30-latek wszedł na wysoki silos grożąc skokiem. Akcja policji

30-latek groził skokiem z silosu w Gorzowie

Gorzowscy policjanci w biegu pokonywali betonowe ogrodzenie, by jak najszybciej dostać się do mężczyzny, który wszedł na silos i groził skokiem z kilkunastu metrów. Na szczęście nakłonili mężczyznę, żeby zszedł z wysokiego silosu. Policjanci po interwencji przekazali mężczyznę lekarzom.
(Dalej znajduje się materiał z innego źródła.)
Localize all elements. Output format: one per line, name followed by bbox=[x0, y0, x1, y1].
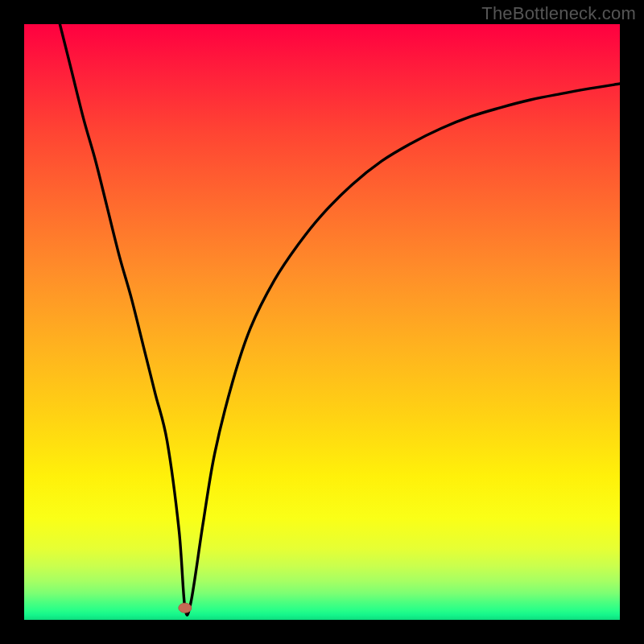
chart-container: TheBottleneck.com bbox=[0, 0, 644, 644]
bottleneck-curve bbox=[60, 24, 620, 615]
plot-area bbox=[24, 24, 620, 620]
watermark-label: TheBottleneck.com bbox=[481, 3, 636, 24]
minimum-marker bbox=[179, 603, 192, 613]
curve-svg bbox=[24, 24, 620, 620]
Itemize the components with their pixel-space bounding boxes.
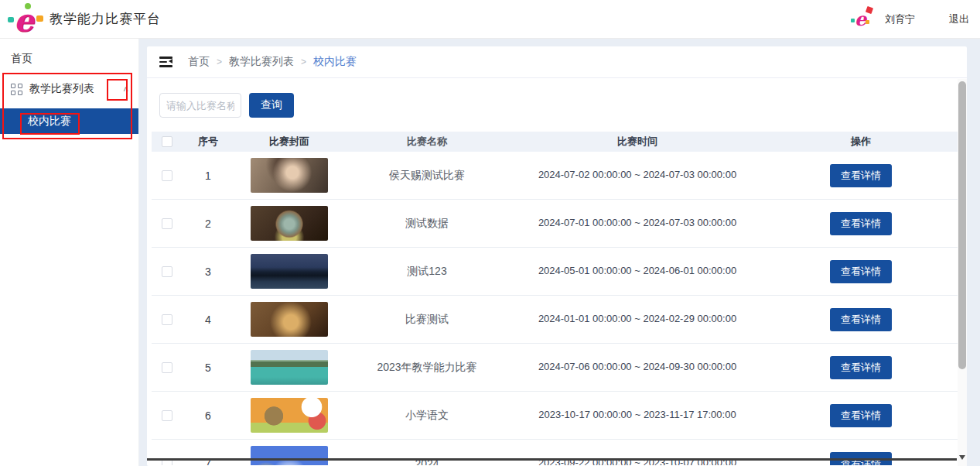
sidebar-item-home[interactable]: 首页: [0, 45, 138, 71]
cover-image: [251, 398, 328, 433]
user-name[interactable]: 刘育宁: [885, 12, 915, 26]
breadcrumb-separator: >: [217, 57, 222, 67]
sidebar-menu-label: 教学比赛列表: [29, 82, 122, 96]
cover-image: [251, 302, 328, 337]
sidebar-item-competition-list[interactable]: 教学比赛列表 ∧: [0, 74, 138, 105]
competition-time: 2024-05-01 00:00:00 ~ 2024-06-01 00:00:0…: [509, 263, 766, 279]
table-row: 1 侯天赐测试比赛 2024-07-02 00:00:00 ~ 2024-07-…: [152, 152, 962, 200]
toolbar: 查询: [147, 78, 967, 118]
competition-name: 比赛测试: [345, 313, 509, 327]
sidebar-item-school-competition[interactable]: 校内比赛: [0, 108, 138, 134]
grid-icon: [11, 84, 22, 95]
row-checkbox[interactable]: [162, 314, 172, 325]
competition-time: 2024-01-01 00:00:00 ~ 2024-02-29 00:00:0…: [509, 311, 766, 327]
header-action: 操作: [766, 135, 956, 149]
vertical-scrollbar-thumb[interactable]: [958, 81, 966, 369]
breadcrumb-current[interactable]: 校内比赛: [313, 55, 357, 69]
select-all-checkbox[interactable]: [162, 136, 172, 147]
user-avatar[interactable]: e: [851, 9, 871, 29]
table-row: 4 比赛测试 2024-01-01 00:00:00 ~ 2024-02-29 …: [152, 296, 962, 344]
vertical-scrollbar-track[interactable]: [958, 79, 967, 466]
competition-time: 2024-07-01 00:00:00 ~ 2024-07-03 00:00:0…: [509, 215, 766, 231]
table-row: 7 2024 2023-09-22 00:00:00 ~ 2023-10-07 …: [152, 440, 962, 465]
row-checkbox[interactable]: [162, 410, 172, 421]
cover-image: [251, 206, 328, 241]
row-index: 5: [183, 361, 234, 374]
header-time: 比赛时间: [509, 134, 766, 149]
table-row: 6 小学语文 2023-10-17 00:00:00 ~ 2023-11-17 …: [152, 392, 962, 440]
view-detail-button[interactable]: 查看详情: [830, 260, 892, 283]
view-detail-button[interactable]: 查看详情: [830, 356, 892, 379]
row-checkbox[interactable]: [162, 266, 172, 277]
row-index: 2: [183, 218, 234, 230]
table-row: 5 2023年教学能力比赛 2024-07-06 00:00:00 ~ 2024…: [152, 344, 962, 392]
content-area: 查询 序号 比赛封面 比赛名称 比赛时间 操作 1 侯天赐测试比赛 2024-0…: [147, 78, 967, 465]
logo-dot-orange: [36, 15, 43, 22]
cover-image: [251, 446, 328, 465]
header-index: 序号: [183, 135, 234, 149]
competition-name: 2023年教学能力比赛: [345, 361, 509, 375]
menu-fold-icon[interactable]: [159, 57, 172, 67]
competition-name: 小学语文: [345, 409, 509, 423]
app-logo-icon: e: [8, 3, 43, 36]
header-name: 比赛名称: [345, 135, 509, 149]
cover-image: [251, 158, 328, 193]
breadcrumb-home[interactable]: 首页: [188, 55, 210, 69]
competition-time: 2023-10-17 00:00:00 ~ 2023-11-17 17:00:0…: [509, 407, 766, 423]
sidebar: 首页 教学比赛列表 ∧ 校内比赛: [0, 39, 139, 466]
search-input[interactable]: [159, 93, 241, 118]
competition-time: 2024-07-06 00:00:00 ~ 2024-09-30 00:00:0…: [509, 359, 766, 375]
row-checkbox[interactable]: [162, 218, 172, 229]
logout-button[interactable]: 退出: [949, 12, 969, 26]
cover-image: [251, 254, 328, 289]
table-row: 3 测试123 2024-05-01 00:00:00 ~ 2024-06-01…: [152, 248, 962, 296]
avatar-badge: [866, 6, 873, 14]
top-header: e 教学能力比赛平台 e 刘育宁 退出: [0, 0, 980, 39]
breadcrumb-competition-list[interactable]: 教学比赛列表: [229, 55, 294, 69]
avatar-dot-teal: [851, 19, 855, 22]
view-detail-button[interactable]: 查看详情: [830, 212, 892, 235]
row-index: 6: [183, 409, 234, 422]
competition-table: 序号 比赛封面 比赛名称 比赛时间 操作 1 侯天赐测试比赛 2024-07-0…: [152, 132, 962, 465]
competition-name: 侯天赐测试比赛: [345, 169, 509, 183]
scroll-down-arrow-icon[interactable]: [959, 455, 965, 463]
horizontal-scrollbar[interactable]: [147, 458, 957, 461]
view-detail-button[interactable]: 查看详情: [830, 164, 892, 187]
breadcrumb-bar: 首页 > 教学比赛列表 > 校内比赛: [147, 46, 967, 78]
breadcrumb-separator: >: [301, 57, 306, 67]
brand: e 教学能力比赛平台: [0, 3, 161, 36]
main-panel: 首页 > 教学比赛列表 > 校内比赛 查询 序号 比赛封面 比赛名称 比赛时间 …: [147, 46, 967, 466]
header-cover: 比赛封面: [234, 135, 345, 149]
avatar-dot-orange: [866, 20, 869, 24]
logo-dot-teal: [8, 17, 14, 22]
competition-name: 测试123: [345, 265, 509, 279]
view-detail-button[interactable]: 查看详情: [830, 404, 892, 427]
chevron-up-icon[interactable]: ∧: [122, 84, 129, 93]
row-checkbox[interactable]: [162, 170, 172, 181]
table-row: 2 测试数据 2024-07-01 00:00:00 ~ 2024-07-03 …: [152, 200, 962, 248]
search-button[interactable]: 查询: [249, 93, 294, 118]
table-header-row: 序号 比赛封面 比赛名称 比赛时间 操作: [152, 132, 962, 152]
app-title: 教学能力比赛平台: [50, 10, 161, 28]
cover-image: [251, 350, 328, 385]
breadcrumb: 首页 > 教学比赛列表 > 校内比赛: [188, 55, 357, 69]
competition-name: 测试数据: [345, 217, 509, 231]
row-index: 4: [183, 314, 234, 326]
row-index: 3: [183, 266, 234, 278]
competition-time: 2024-07-02 00:00:00 ~ 2024-07-03 00:00:0…: [509, 167, 766, 183]
view-detail-button[interactable]: 查看详情: [830, 308, 892, 331]
row-index: 1: [183, 170, 234, 182]
row-checkbox[interactable]: [162, 362, 172, 373]
logo-dot-green: [25, 3, 31, 9]
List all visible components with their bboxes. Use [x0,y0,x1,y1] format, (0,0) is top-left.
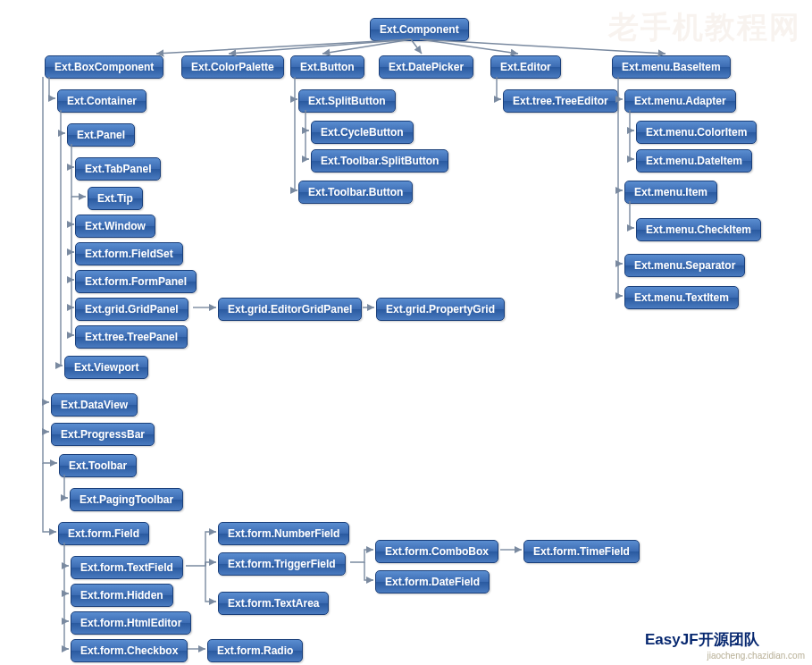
node-dataview: Ext.DataView [51,393,138,417]
node-form-radio: Ext.form.Radio [207,639,303,662]
node-viewport: Ext.Viewport [64,356,148,379]
node-toolbar-splitbutton: Ext.Toolbar.SplitButton [311,149,448,173]
node-component: Ext.Component [370,18,469,41]
node-form-textarea: Ext.form.TextArea [218,592,329,615]
credit-label: EasyJF开源团队 [645,629,759,650]
node-button: Ext.Button [290,55,364,79]
node-form-htmleditor: Ext.form.HtmlEditor [71,611,191,635]
node-container: Ext.Container [57,89,146,113]
watermark-big: 老手机教程网 [608,7,801,48]
node-form-checkbox: Ext.form.Checkbox [71,639,188,662]
node-form-datefield: Ext.form.DateField [375,570,490,593]
node-splitbutton: Ext.SplitButton [298,89,396,113]
node-menu-checkitem: Ext.menu.CheckItem [636,218,761,241]
node-grid-editorgridpanel: Ext.grid.EditorGridPanel [218,298,362,321]
node-menu-baseitem: Ext.menu.BaseItem [612,55,731,79]
node-toolbar: Ext.Toolbar [59,454,137,477]
node-menu-coloritem: Ext.menu.ColorItem [636,121,757,144]
node-tabpanel: Ext.TabPanel [75,157,161,181]
node-grid-gridpanel: Ext.grid.GridPanel [75,298,188,321]
node-menu-textitem: Ext.menu.TextItem [624,286,739,309]
node-form-field: Ext.form.Field [58,522,149,545]
node-form-fieldset: Ext.form.FieldSet [75,242,183,265]
node-grid-propertygrid: Ext.grid.PropertyGrid [376,298,505,321]
node-boxcomponent: Ext.BoxComponent [45,55,163,79]
node-menu-dateitem: Ext.menu.DateItem [636,149,752,173]
watermark-small: jiaocheng.chazidian.com [707,651,805,661]
node-progressbar: Ext.ProgressBar [51,423,155,446]
node-menu-separator: Ext.menu.Separator [624,254,745,277]
node-tip: Ext.Tip [88,187,143,210]
node-form-hidden: Ext.form.Hidden [71,584,173,607]
node-form-textfield: Ext.form.TextField [71,556,183,579]
node-cyclebutton: Ext.CycleButton [311,121,414,144]
node-form-formpanel: Ext.form.FormPanel [75,270,197,293]
node-form-triggerfield: Ext.form.TriggerField [218,552,346,576]
node-tree-treeeditor: Ext.tree.TreeEditor [503,89,618,113]
node-pagingtoolbar: Ext.PagingToolbar [70,488,183,511]
node-form-numberfield: Ext.form.NumberField [218,522,349,545]
node-colorpalette: Ext.ColorPalette [181,55,284,79]
node-datepicker: Ext.DatePicker [379,55,473,79]
node-toolbar-button: Ext.Toolbar.Button [298,181,413,204]
node-menu-item: Ext.menu.Item [624,181,717,204]
node-panel: Ext.Panel [67,123,135,147]
node-editor: Ext.Editor [490,55,561,79]
node-menu-adapter: Ext.menu.Adapter [624,89,736,113]
node-form-combobox: Ext.form.ComboBox [375,540,498,563]
node-tree-treepanel: Ext.tree.TreePanel [75,325,188,349]
node-form-timefield: Ext.form.TimeField [523,540,640,563]
node-window: Ext.Window [75,215,155,238]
Do zdarzenia doszło w poniedziałek, 14 września. Policjanci pobiegli na pomoc mężczyźnie, który zagroził, że skoczy z wysokiego silosu. – Policjanci zastali go stojącego na wysokim na kilkanaście metrów silosie – mówi podkom. Grzegorz Jaroszewicz, rzecznik policji w Gorzowie.

--- Czytaj dalej pod reklamą ---

Policjanci musieli wykazać się doświadczeniem, by nakłonić mężczyznę do zejścia na dół. Każde nieostrożne zachowanie mogłyby go przestraszyć i doprowadzić do upadku. – Upadek z takiej wysokości zakończyłoby się co najmniej poważnymi obrażeniami – zaznacza podkom. Jaroszewicz.

Policjanci zaczęli rozmowę z 30-latkiem na silosie. Przez kilka minut przekonywali go, że najrozsądniejszym rozwiązaniem będzie zejście na dół. W końcu mężczyzna odstąpił od swojego pomysłu. – Dzięki funkcjonariuszom znalazł się na ziemi. 30-latek został przekazany lekarzom. Na szczęście nic mu się nie stało – mówi podkom. Jaroszewicz.